## Problem to solve:
Each line of the records that includes "header" should be found and copied.

━━━━━━━━━━

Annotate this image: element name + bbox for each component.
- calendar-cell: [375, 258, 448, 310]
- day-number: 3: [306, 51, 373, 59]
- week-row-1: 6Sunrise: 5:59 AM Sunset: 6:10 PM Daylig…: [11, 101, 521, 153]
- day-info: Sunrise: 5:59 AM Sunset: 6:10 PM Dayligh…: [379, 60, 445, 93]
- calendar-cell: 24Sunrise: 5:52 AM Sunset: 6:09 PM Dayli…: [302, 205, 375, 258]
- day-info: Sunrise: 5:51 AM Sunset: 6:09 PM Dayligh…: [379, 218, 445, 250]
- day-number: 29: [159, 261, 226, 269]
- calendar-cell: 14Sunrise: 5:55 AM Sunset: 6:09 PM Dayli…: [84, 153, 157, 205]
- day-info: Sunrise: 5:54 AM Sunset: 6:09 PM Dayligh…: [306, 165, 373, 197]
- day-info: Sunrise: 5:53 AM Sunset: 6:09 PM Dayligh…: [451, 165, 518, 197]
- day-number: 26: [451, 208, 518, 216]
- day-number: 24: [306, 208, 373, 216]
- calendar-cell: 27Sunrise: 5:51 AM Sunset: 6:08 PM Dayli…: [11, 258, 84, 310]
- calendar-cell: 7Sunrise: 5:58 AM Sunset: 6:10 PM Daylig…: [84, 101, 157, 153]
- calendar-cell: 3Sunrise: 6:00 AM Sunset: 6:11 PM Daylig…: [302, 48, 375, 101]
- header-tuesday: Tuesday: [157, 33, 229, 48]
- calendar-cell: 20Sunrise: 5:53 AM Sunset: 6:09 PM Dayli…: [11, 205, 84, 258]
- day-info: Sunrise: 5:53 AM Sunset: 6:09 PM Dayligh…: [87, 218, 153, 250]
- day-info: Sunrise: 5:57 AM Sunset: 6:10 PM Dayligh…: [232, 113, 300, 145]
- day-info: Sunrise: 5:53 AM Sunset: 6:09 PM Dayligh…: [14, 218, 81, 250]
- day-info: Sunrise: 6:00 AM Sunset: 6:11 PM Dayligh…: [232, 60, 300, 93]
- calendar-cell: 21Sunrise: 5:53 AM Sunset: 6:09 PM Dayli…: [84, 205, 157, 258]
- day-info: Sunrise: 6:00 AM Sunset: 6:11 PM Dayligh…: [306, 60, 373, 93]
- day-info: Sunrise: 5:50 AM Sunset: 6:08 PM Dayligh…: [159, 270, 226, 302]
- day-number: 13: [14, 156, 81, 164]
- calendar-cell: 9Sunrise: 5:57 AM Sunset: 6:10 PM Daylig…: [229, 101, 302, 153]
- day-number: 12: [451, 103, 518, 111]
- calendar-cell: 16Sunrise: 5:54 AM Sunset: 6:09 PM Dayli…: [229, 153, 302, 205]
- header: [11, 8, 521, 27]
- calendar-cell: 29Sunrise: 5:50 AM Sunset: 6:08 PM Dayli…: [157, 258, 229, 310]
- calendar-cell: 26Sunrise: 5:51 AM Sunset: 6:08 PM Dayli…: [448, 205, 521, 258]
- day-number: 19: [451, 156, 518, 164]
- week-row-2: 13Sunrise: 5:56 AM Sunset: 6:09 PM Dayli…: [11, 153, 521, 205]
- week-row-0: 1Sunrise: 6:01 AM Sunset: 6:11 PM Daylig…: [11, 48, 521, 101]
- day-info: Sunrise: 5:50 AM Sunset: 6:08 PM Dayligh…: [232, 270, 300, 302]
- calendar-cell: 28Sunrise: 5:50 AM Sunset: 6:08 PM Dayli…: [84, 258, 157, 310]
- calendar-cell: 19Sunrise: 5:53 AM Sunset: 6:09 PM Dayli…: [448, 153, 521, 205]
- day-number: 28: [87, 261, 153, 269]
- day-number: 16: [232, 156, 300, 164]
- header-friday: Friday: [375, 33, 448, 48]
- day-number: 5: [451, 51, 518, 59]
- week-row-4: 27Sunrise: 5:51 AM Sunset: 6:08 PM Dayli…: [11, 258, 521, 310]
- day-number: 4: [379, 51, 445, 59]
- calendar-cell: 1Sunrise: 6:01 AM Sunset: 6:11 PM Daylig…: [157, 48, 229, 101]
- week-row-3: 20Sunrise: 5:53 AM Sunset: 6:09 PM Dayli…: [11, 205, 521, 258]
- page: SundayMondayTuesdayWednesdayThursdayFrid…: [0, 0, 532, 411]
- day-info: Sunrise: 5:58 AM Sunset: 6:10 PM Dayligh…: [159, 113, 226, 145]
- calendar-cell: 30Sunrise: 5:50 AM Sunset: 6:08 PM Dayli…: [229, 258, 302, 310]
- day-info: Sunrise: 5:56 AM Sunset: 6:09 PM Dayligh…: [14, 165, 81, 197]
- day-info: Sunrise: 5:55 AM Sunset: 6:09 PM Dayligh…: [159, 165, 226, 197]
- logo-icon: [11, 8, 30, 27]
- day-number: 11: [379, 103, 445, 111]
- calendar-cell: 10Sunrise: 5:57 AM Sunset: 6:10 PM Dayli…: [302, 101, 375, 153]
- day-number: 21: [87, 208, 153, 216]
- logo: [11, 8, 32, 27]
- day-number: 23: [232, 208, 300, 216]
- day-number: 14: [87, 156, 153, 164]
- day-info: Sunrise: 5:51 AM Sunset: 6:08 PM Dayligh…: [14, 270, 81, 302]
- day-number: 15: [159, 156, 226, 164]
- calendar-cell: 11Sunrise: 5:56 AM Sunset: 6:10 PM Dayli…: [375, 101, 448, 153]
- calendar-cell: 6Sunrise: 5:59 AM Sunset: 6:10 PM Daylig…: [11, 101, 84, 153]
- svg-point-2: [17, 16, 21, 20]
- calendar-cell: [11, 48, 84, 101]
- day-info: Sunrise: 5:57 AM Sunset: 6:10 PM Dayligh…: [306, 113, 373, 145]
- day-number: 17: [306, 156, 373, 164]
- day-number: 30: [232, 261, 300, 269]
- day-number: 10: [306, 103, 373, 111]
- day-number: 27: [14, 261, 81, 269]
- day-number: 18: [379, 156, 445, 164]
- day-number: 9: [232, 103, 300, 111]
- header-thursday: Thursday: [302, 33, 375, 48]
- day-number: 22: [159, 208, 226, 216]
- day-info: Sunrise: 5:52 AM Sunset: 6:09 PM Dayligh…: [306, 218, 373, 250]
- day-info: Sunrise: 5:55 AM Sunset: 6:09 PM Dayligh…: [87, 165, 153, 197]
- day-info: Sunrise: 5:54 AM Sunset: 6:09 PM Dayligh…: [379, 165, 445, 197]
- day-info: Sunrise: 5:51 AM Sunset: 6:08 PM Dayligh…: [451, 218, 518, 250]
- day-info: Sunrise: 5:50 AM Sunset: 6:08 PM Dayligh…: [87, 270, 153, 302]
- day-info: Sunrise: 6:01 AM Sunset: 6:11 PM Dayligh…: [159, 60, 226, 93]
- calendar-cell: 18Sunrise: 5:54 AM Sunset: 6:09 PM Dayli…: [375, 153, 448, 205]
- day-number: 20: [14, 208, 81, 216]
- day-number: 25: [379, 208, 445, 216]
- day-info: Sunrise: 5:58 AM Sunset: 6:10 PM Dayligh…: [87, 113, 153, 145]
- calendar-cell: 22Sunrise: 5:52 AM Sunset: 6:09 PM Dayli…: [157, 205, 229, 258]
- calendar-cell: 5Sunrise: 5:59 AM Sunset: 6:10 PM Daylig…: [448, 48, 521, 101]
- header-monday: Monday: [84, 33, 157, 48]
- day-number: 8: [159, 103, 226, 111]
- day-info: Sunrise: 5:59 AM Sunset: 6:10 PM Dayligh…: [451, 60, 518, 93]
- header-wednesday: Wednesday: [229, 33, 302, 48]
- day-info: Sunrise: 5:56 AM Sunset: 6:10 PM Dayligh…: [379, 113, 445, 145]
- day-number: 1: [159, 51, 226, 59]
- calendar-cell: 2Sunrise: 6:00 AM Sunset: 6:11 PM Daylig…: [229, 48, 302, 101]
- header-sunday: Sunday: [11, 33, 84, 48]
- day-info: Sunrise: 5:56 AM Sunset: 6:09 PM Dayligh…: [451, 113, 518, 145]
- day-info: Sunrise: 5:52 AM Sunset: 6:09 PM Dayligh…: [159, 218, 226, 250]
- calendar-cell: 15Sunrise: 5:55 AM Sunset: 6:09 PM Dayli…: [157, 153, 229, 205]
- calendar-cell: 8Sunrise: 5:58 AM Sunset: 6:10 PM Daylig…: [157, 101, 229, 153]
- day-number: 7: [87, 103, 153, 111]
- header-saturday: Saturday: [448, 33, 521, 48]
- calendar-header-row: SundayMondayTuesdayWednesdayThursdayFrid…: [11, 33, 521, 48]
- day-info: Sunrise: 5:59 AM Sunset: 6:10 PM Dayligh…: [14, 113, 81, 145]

━━━━━━━━━━

## Result of this task:
- header-tuesday: Tuesday: [157, 33, 229, 48]
- header: [11, 8, 521, 27]
- header-friday: Friday: [375, 33, 448, 48]
- header-thursday: Thursday: [302, 33, 375, 48]
- header-monday: Monday: [84, 33, 157, 48]
- header-wednesday: Wednesday: [229, 33, 302, 48]
- header-sunday: Sunday: [11, 33, 84, 48]
- header-saturday: Saturday: [448, 33, 521, 48]
- calendar-header-row: SundayMondayTuesdayWednesdayThursdayFrid…: [11, 33, 521, 48]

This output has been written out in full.